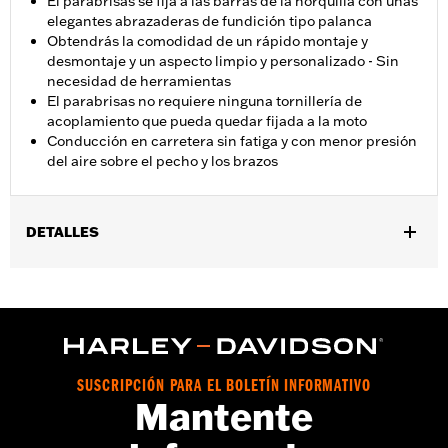
El parabrisas se fija a las barras de la horquilla con unas
elegantes abrazaderas de fundición tipo palanca
Obtendrás la comodidad de un rápido montaje y
desmontaje y un aspecto limpio y personalizado - Sin
necesidad de herramientas
El parabrisas no requiere ninguna tornillería de
acoplamiento que pueda quedar fijada a la moto
Conducción en carretera sin fatiga y con menor presión
del aire sobre el pecho y los brazos
DETALLES
Se adapta a los modelos FXBB, FXLR, '14-'17 FXDL, FXST '20 y
posteriores y FXBBS '21 y posteriores. No se adapta a modelos
FXLRS.
Installation Instructions
vinRequerido:
false
SUSCRIPCIÓN PARA EL BOLETÍN INFORMATIVO
Anchura:
17.6 Inches
Mantente
GARANTÍA:
1 year limited warranty – Go to
www.h-
d.com/warranty
for full details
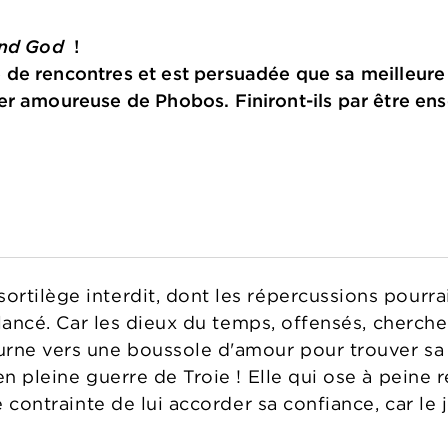
and God
!
de rencontres et est persuadée que sa meilleure
er amoureuse de Phobos. Finiront-ils par être e
rtilège interdit, dont les répercussions pourrai
t lancé. Car les dieux du temps, offensés, cherc
rne vers une boussole d'amour pour trouver sa m
en pleine guerre de Troie ! Elle qui ose à peine
ve contrainte de lui accorder sa confiance, car le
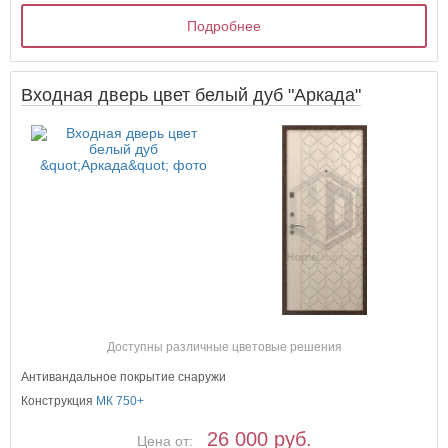
Подробнее
Входная дверь цвет белый дуб "Аркада"
Доступны различные цветовые решения
Антивандальное покрытие снаружи
Конструкция
МК 750+
26 000 руб.
Цена от:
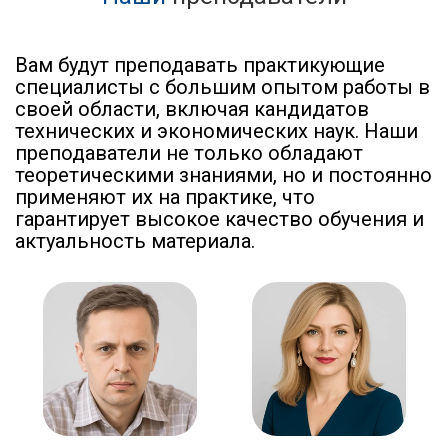
Вам будут преподавать практикующие
специалисты с большим опытом работы в
своей области, включая кандидатов
технических и экономических наук. Наши
преподаватели не только обладают
теоретическими знаниями, но и постоянно
применяют их на практике, что
гарантирует высокое качество обучения и
актуальность материала.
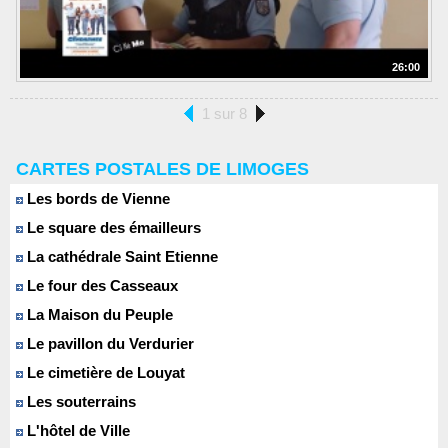
26:00
1 sur 8
CARTES POSTALES DE LIMOGES
Les bords de Vienne
Le square des émailleurs
La cathédrale Saint Etienne
Le four des Casseaux
La Maison du Peuple
Le pavillon du Verdurier
Le cimetière de Louyat
Les souterrains
L'hôtel de Ville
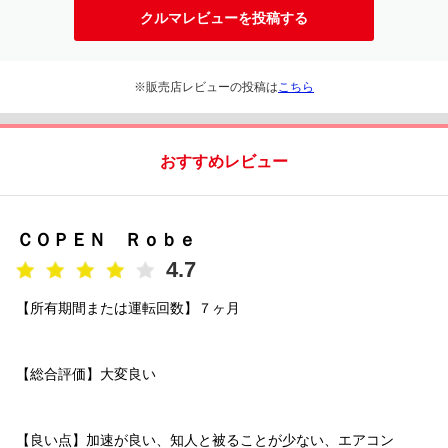
クルマレビューを投稿する
※販売店レビューの投稿は
こちら
おすすめレビュー
ＣＯＰＥＮ Ｒｏｂｅ
4.7
【所有期間または運転回数】７ヶ月
【総合評価】大変良い
【良い点】加速が良い、知人と被ることが少ない、エアコン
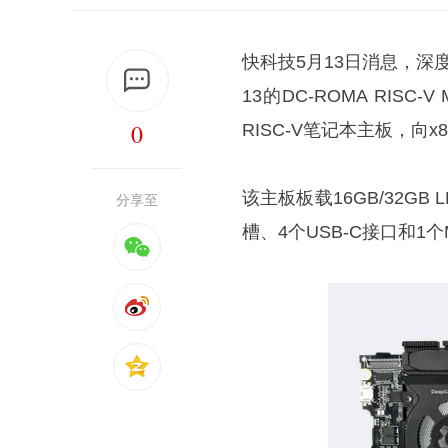
快科技5月13日消息，深度数智
13的DC-ROMA RISC
0
RISC-V笔记本主板，向
该主板板载16GB/32GB L
分享至
槽、4个USB-C接口和1个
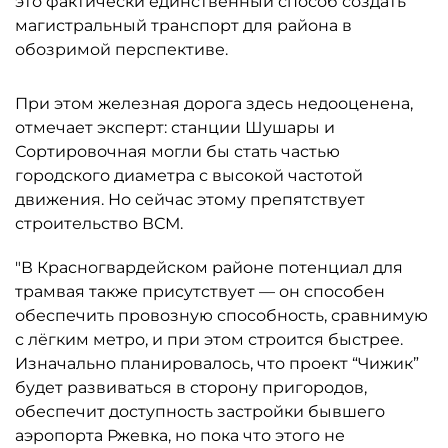
это фактически единственный способ создать
магистральный транспорт для района в
обозримой перспективе.
При этом железная дорога здесь недооценена,
отмечает эксперт: станции Шушары и
Сортировочная могли бы стать частью
городского диаметра с высокой частотой
движения. Но сейчас этому препятствует
строительство ВСМ.
"В Красногвардейском районе потенциал для
трамвая также присутствует — он способен
обеспечить провозную способность, сравнимую
с лёгким метро, и при этом строится быстрее.
Изначально планировалось, что проект “Чижик”
будет развиваться в сторону пригородов,
обеспечит доступность застройки бывшего
аэропорта Ржевка, но пока что этого не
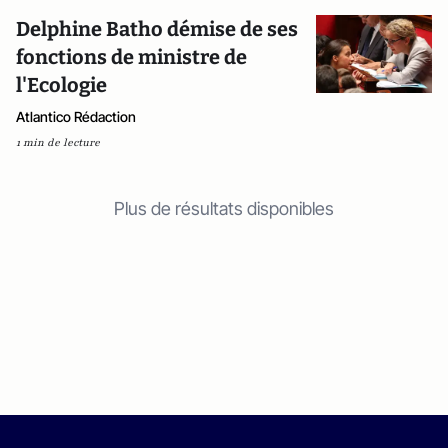
Delphine Batho démise de ses
fonctions de ministre de
l'Ecologie
Atlantico Rédaction
1 min de lecture
Plus de résultats disponibles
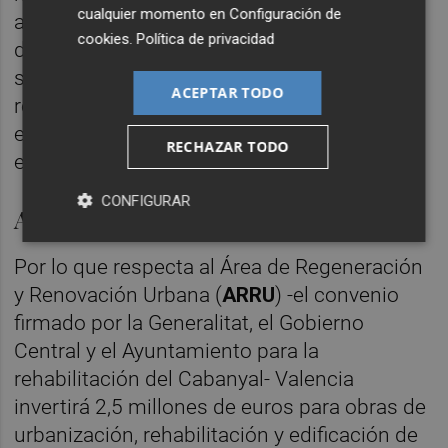
cualquier momento en
Configuración de
antes de junio de 2019 y contemplan obras
cookies
.
Política de privacidad
de urbanización, un centro de servicios
sociales y equipamiento cultural y la
ACEPTAR TODO
rehabilitación de viviendas. La inversión por
este concepto superará los 7 millones de
RECHAZAR TODO
euros, según el consistorio.
CONFIGURAR
ARRU
Por lo que respecta al Área de Regeneración
y Renovación Urbana (
ARRU
) -el convenio
firmado por la Generalitat, el Gobierno
Central y el Ayuntamiento para la
rehabilitación del Cabanyal- Valencia
invertirá 2,5 millones de euros para obras de
urbanización, rehabilitación y edificación de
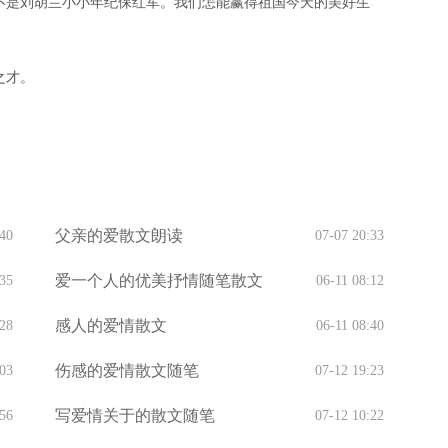
不是刘胡兰小小年纪保红军。我们怎能赢得祖国今天的美好生
之才。
父亲的爱散文朗读
:40
07-07 20:33
爱一个人的优美抒情随笔散文
:35
06-11 08:12
感人的爱情散文
:28
06-11 08:40
伤感的爱情散文随笔
:03
07-12 19:23
写爱情关于的散文随笔
:56
07-12 10:22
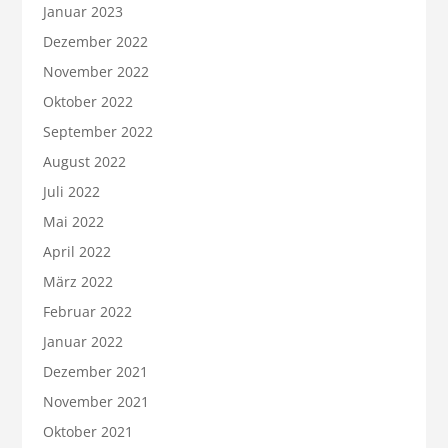
Januar 2023
Dezember 2022
November 2022
Oktober 2022
September 2022
August 2022
Juli 2022
Mai 2022
April 2022
März 2022
Februar 2022
Januar 2022
Dezember 2021
November 2021
Oktober 2021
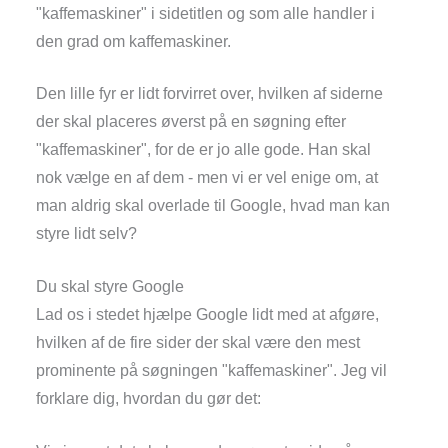
"kaffemaskiner" i sidetitlen og som alle handler i
den grad om kaffemaskiner.
Den lille fyr er lidt forvirret over, hvilken af siderne
der skal placeres øverst på en søgning efter
"kaffemaskiner", for de er jo alle gode. Han skal
nok vælge en af dem - men vi er vel enige om, at
man aldrig skal overlade til Google, hvad man kan
styre lidt selv?
Du skal styre Google
Lad os i stedet hjælpe Google lidt med at afgøre,
hvilken af de fire sider der skal være den mest
prominente på søgningen "kaffemaskiner". Jeg vil
forklare dig, hvordan du gør det:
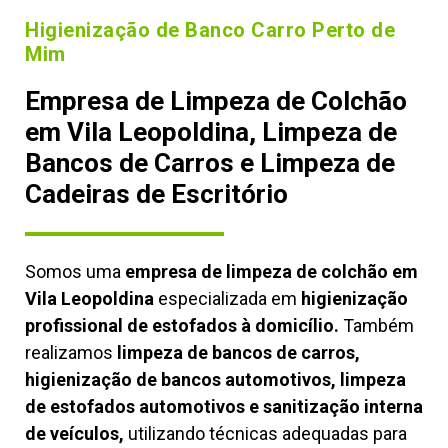
Higienização de Banco Carro Perto de
Mim
Empresa de Limpeza de Colchão
em Vila Leopoldina, Limpeza de
Bancos de Carros e Limpeza de
Cadeiras de Escritório
Somos uma
empresa de limpeza de colchão em
Vila Leopoldina
especializada em
higienização
profissional de estofados à domicílio.
Também
realizamos
limpeza de bancos de carros,
higienização de bancos automotivos, limpeza
de estofados automotivos e sanitização interna
de veículos,
utilizando técnicas adequadas para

* [WORK TO BE COMPLETED]: What you write out is the stretch of entries from the line containing "06-11 08:40" to the line containing "nok vælge en", word for word, with both end lines and no pictures.

* [WORKED SOLUTION]:
06-11 08:40
伤感的爱情散文随笔
:03
07-12 19:23
写爱情关于的散文随笔
:56
07-12 10:22
Januar 2023
Dezember 2022
November 2022
Oktober 2022
September 2022
August 2022
Juli 2022
Mai 2022
April 2022
März 2022
Februar 2022
Januar 2022
Dezember 2021
November 2021
Oktober 2021
"kaffemaskiner" i sidetitlen og som alle handler i
den grad om kaffemaskiner.
Den lille fyr er lidt forvirret over, hvilken af siderne
der skal placeres øverst på en søgning efter
"kaffemaskiner", for de er jo alle gode. Han skal
nok vælge en af dem - men vi er vel enige om, at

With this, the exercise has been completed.